▶ [Exercise brief]
In the records below, some lines hold the word "document". Copy each of those lines.

[Task input]

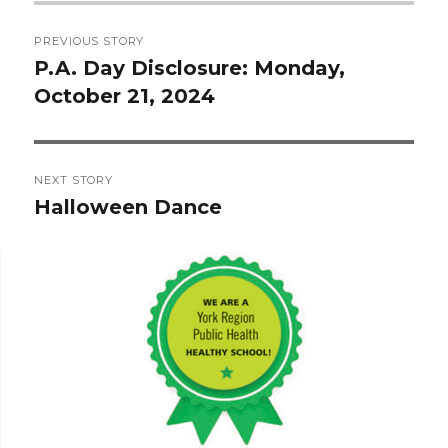
Post
PREVIOUS STORY
navigation
P.A. Day Disclosure: Monday,
Previous
October 21, 2024
post:
NEXT STORY
Halloween Dance
Next
post:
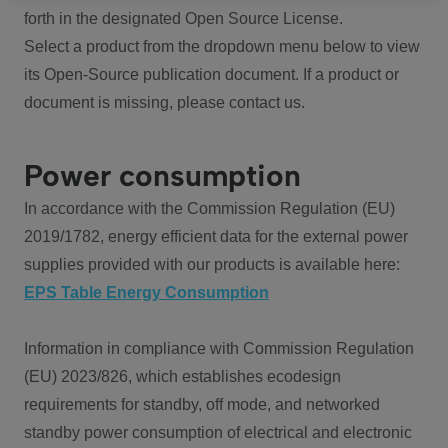
forth in the designated Open Source License.
Select a product from the dropdown menu below to view
its Open-Source publication document. If a product or
document is missing, please contact us.
Power consumption
In accordance with the Commission Regulation (EU)
2019/1782, energy efficient data for the external power
supplies provided with our products is available here:
EPS Table Energy Consumption
Information in compliance with Commission Regulation
(EU) 2023/826, which establishes ecodesign
requirements for standby, off mode, and networked
standby power consumption of electrical and electronic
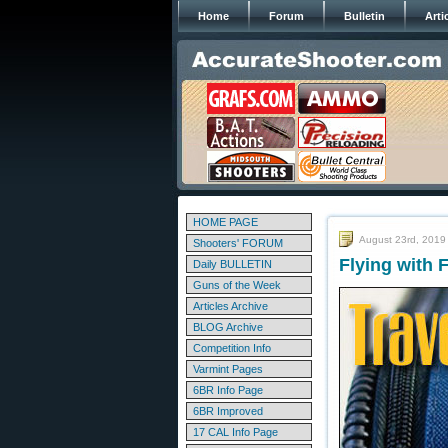
Home
Forum
Bulletin
Arti
HOME PAGE
August 23rd, 2019
Shooters' FORUM
Flying with 
Daily BULLETIN
Guns of the Week
Articles Archive
BLOG Archive
Competition Info
Varmint Pages
6BR Info Page
6BR Improved
17 CAL Info Page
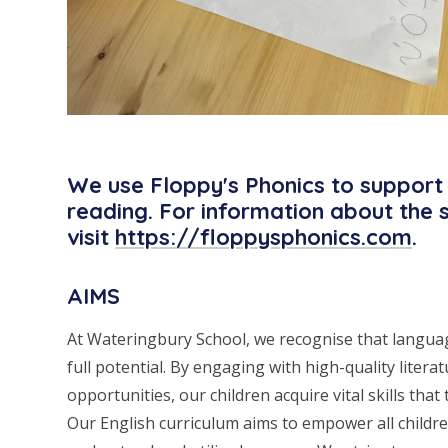
We use Floppy's Phonics to support 
reading. For information about the
visit
https://floppysphonics.com
.
AIMS
At Wateringbury School, we recognise that language 
full potential. By engaging with high-quality litera
opportunities, our children acquire vital skills tha
Our English curriculum aims to empower all childre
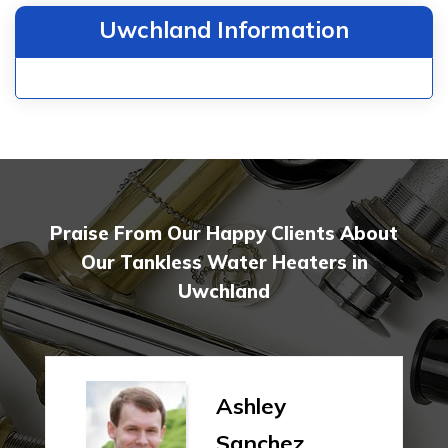
Uwchland Information
Praise From Our Happy Clients About
Our Tankless Water Heaters in
Uwchland
Ashley
Sanchez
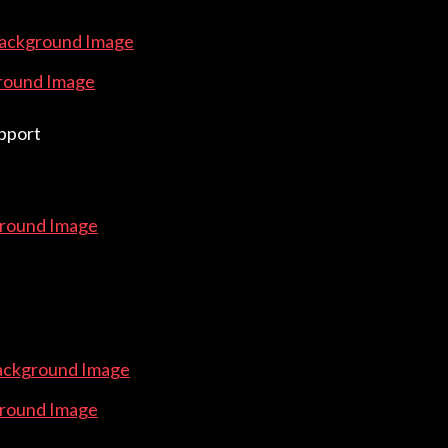
Background Image
round Image
pport
round Image
ackground Image
round Image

[/Task input]

▶ [Written solution]
its Open-Source publication document. If a product or
document is missing, please contact us.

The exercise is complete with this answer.